» **What is expected**
Look through the listing below for the word "nghiệp" and copy every line where it occurs.
====== Data excerpts
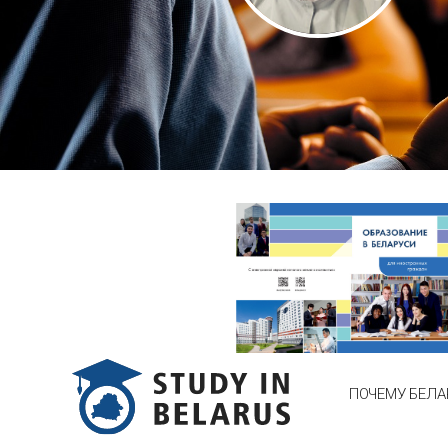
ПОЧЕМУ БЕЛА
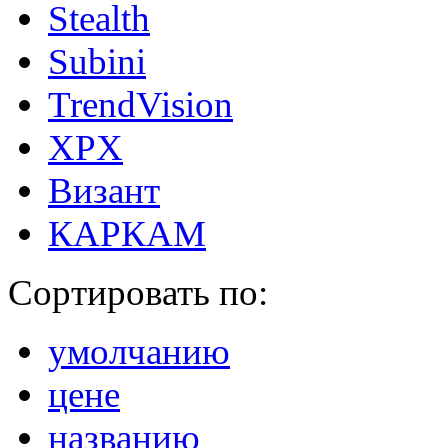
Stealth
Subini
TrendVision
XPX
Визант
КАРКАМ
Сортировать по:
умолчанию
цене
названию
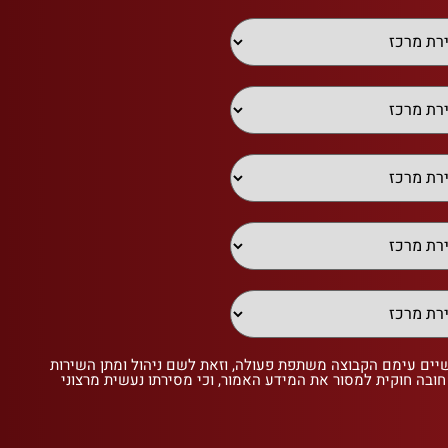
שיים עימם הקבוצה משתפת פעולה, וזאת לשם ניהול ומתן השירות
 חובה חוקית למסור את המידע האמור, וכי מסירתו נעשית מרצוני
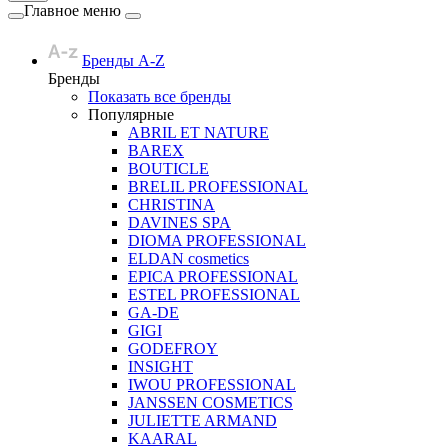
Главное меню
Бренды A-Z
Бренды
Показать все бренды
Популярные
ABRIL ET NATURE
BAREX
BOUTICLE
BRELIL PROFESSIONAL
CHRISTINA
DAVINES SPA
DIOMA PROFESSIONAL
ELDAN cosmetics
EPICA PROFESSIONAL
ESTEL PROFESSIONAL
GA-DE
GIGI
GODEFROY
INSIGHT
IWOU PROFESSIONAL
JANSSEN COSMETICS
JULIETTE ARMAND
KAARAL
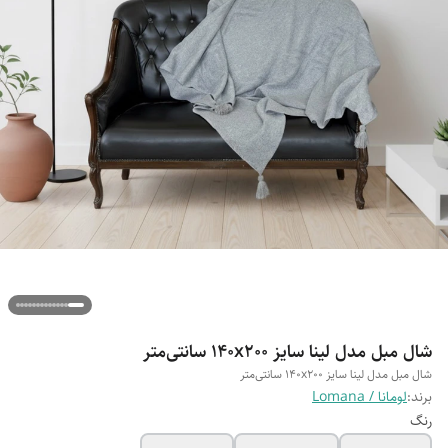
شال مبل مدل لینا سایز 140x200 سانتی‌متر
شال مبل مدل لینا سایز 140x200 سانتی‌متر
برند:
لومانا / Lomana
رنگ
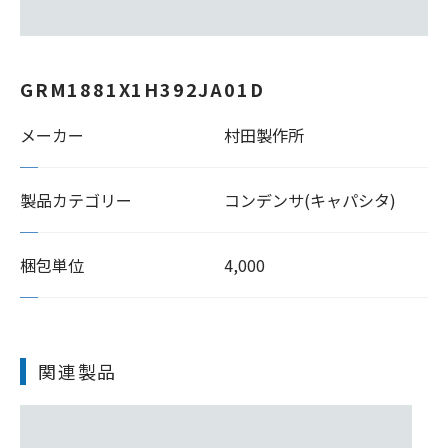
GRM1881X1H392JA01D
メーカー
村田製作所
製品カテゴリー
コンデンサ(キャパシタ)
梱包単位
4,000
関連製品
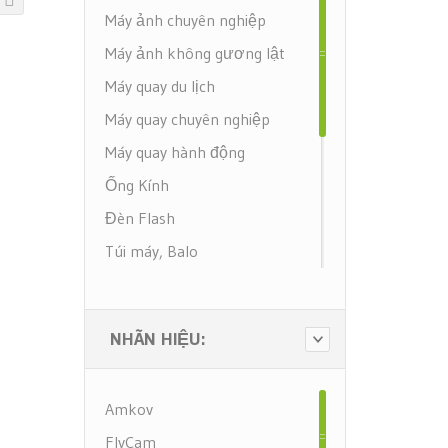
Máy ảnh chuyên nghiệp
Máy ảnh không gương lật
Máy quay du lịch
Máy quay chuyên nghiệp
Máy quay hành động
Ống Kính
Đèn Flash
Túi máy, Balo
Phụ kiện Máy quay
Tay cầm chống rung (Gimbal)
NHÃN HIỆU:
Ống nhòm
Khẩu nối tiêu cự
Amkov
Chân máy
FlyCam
============
» **Result**
Máy ảnh chuyên nghiệp
Máy quay chuyên nghiệp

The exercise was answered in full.